Quality Evaluation - statnett/Talk2PowerSystem GitHub Wiki
Evaluating the quality of AI software systems is essential for informed decision-making, cost-benefit analysis, and ensuring reliable system behavior. Talk2PowerSystem Chat is a ReAct-based agent, and while various evaluation frameworks exist for assessing such systems, most rely on using a large language model (LLM) as a judge to measure accuracy. A comprehensive review of these frameworks and tools is available here.
Although LLM-based evaluation can be effective in certain contexts, it presents two major issues: (1) it is resource-intensive and time-consuming, and (2) it introduces uncertainty, as LLMs are inherently nondeterministic and not always reliable. Relying on one LLM to evaluate another LLM can become an evaluation problem in itself — what might be called a "paradox of evaluation".

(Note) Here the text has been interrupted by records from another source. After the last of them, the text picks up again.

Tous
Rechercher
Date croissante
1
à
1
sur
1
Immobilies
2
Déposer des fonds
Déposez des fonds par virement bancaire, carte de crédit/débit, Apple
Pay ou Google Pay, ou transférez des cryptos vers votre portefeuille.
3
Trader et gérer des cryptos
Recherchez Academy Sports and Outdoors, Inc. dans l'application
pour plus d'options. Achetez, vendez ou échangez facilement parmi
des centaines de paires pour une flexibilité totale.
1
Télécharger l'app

Inspired by the approach in "CrunchQA: A Synthetic Dataset for Question Answering over Crunchbase Knowledge Graph", we chose instead to build a QA dataset with expected tool calls and corresponding outputs to measure the system quality. Our evaluation focuses on the agent’s ability to interpret natural language questions and execute the correct sequence of tool invocations with appropriate arguments. Rather than scoring the quality of the natural language response, we assess the model’s understanding of the query and the data it retrieves to answer it. This approach aligns with the goals of the Talk2PowerSystem project, which emphasizes transparency and explainability alongside accuracy.
To support this evaluation methodology, we developed a Python library called qa-eval that is agnostic to the underlying implementation or LLM model used. It accepts as input a QA dataset and the system’s output, and evaluates not only the accuracy of the responses, but also the execution performance and estimated cost—calculated based on token usage statistics. This makes it suitable for comparing different agent implementations in a consistent and reproducible manner.

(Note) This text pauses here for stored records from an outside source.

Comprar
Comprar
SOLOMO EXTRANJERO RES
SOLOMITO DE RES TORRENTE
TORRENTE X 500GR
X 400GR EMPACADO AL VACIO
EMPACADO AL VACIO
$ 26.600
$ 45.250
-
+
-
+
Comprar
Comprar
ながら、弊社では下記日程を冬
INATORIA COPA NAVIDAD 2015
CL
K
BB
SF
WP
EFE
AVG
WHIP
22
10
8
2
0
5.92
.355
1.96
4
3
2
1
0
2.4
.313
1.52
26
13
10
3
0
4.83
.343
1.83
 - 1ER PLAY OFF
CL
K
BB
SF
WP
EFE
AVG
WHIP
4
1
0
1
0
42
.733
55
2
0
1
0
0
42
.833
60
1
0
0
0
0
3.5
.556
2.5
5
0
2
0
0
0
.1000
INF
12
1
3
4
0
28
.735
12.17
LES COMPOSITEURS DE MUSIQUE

The accuracy for a single question from the QA dataset is calculated under the following assumptions:
- For each question, the QA dataset defines a sequence of expected tool calls. Multiple tools can be invoked at the same step, hence the expected tool calls are represented as a list of lists, e.g.,
[t₁, ..., tₙ], ..., [tₖ, ..., tₘ](/statnett/Talk2PowerSystem/wiki/t₁,-...,-tₙ],-...,-[tₖ,-...,-tₘ)
- We assume that the final step in this sequence,
[tₖ, ..., tₘ]
, contains the tool(s) responsible for retrieving the data needed to answer the question.
Accuracy is computed by comparing the outputs of the final tool calls [tₖ, ..., tₘ]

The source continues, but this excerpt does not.